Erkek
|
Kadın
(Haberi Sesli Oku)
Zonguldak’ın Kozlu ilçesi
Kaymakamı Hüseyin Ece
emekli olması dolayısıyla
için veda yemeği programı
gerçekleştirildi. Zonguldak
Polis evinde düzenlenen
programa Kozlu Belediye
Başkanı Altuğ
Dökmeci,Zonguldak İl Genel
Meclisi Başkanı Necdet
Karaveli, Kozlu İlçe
-----
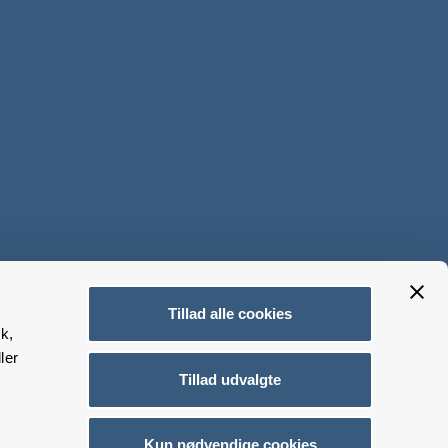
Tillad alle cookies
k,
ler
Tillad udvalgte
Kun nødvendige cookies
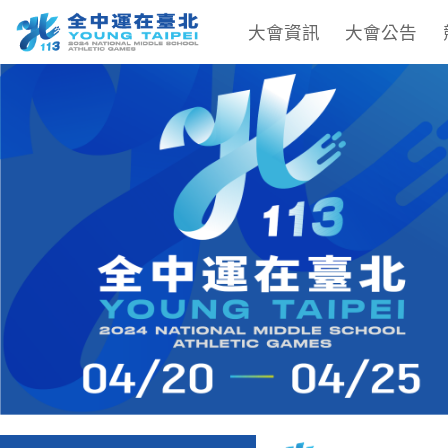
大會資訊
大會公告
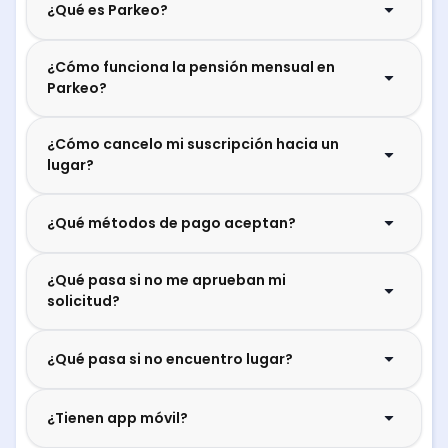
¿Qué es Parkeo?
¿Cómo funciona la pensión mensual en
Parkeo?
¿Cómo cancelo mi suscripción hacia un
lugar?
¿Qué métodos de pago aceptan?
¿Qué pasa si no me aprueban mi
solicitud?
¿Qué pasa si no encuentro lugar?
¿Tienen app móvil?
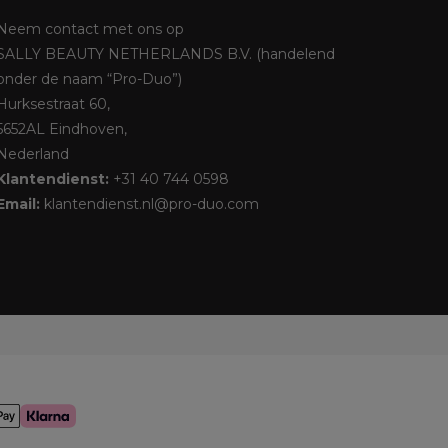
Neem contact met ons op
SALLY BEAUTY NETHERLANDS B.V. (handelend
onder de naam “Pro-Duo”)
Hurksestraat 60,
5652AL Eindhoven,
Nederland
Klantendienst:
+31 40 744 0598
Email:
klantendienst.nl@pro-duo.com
-----
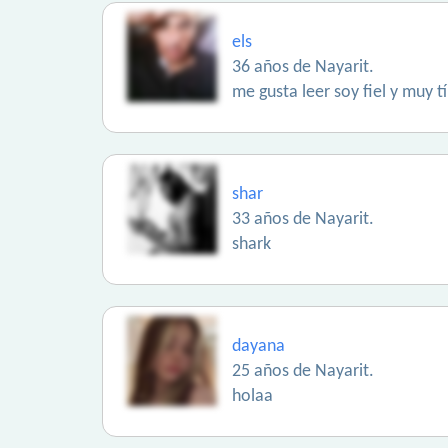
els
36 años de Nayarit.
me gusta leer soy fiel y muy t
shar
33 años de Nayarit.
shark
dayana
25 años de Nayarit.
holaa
-----
Please copy each line of the material that has the string "pasa" somewhere in it.

*Answer space*:
¿Qué pasa si no me aprueban mi
¿Qué pasa si no encuentro lugar?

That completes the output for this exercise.